Many plants rely on animals like birds for pollination and seed dispersal. A team of U.S. researchers conducted experiments over several years at Rattlesnake Canyon Wildlife Area in New Mexico, which is mined for natural gas, to determine how plants are indirectly affected by noise.

Compressors extract and transport the gas throughout the area, generating considerable environmental noise day and night, all year round.

In the first experiment, the team created artificial patches of scarlet gilia, a red wildflower common to the area. They made five plants per patch, each one consisting of three mimic flowers: tiny tubes of sugar water covered in red tape.

One plant per patch was dusted with fake pollen, colored differently for each patch, to see how much it is spread within and between patches.

The scientists found that pollen transfer was more frequent at noisy sites, and that black-chinned hummingbirds (Archilochus alexandri) visited noisy sites five times more often than quiet ones.

“Black-chinned hummingbirds may prefer noisy sites because another bird species that preys on their nestlings, the western scrub jay, tends to avoid those areas,” said study lead author Clinton Francis at the National Evolutionary Synthesis Center in North Carolina in a press release.

Plants pollinated by hummingbirds could therefore indirectly benefit from environmental noise if more seeds are produced this way.

In the second experiment, the researchers studied a dominant tree species in the area—the pinyon pine (Pinus edulis)—to see how noise influences tree seeds and seedlings.

If not consumed within their cones, the pine seeds fall to the ground, where they may be eaten by animals. The team spread seeds below 120 pines at noisy and quiet sites, and filmed feeding animals with a motion-activated camera.

Overall, visitors included rodents, birds, and rabbits. However, mice were found to prefer noisy sites, while western scrub jays avoided them. Also, pinyon pine seedlings were found to be four times more abundant at quiet sites.

When mice eat pine seeds, the seeds are destroyed during digestion, whereas scrub jays hide them for later consumption, with germination possible if the birds do not relocate them.
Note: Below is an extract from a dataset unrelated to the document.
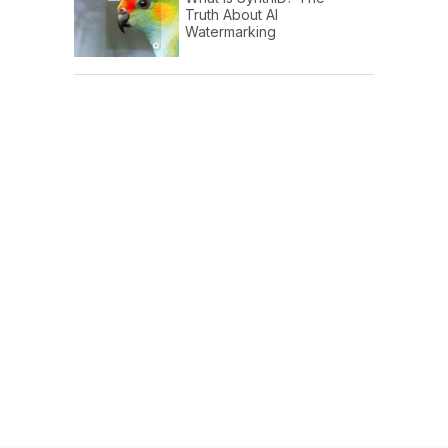
Truth About AI
Watermarking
As it can take many years for a pinyon pine to become an established tree, a noisy environment can have long-term effects on this species.

“Fewer seedlings in noisy areas might eventually mean fewer mature trees, but because [pinyon pines] are so slow-growing the shift could have gone undetected for years,” Francis said.

“Fewer [pinyon pine] trees would mean less critical habitat for the hundreds of species that depend on them for survival.”

The findings will be published in Proceedings of the Royal Society B on March 21.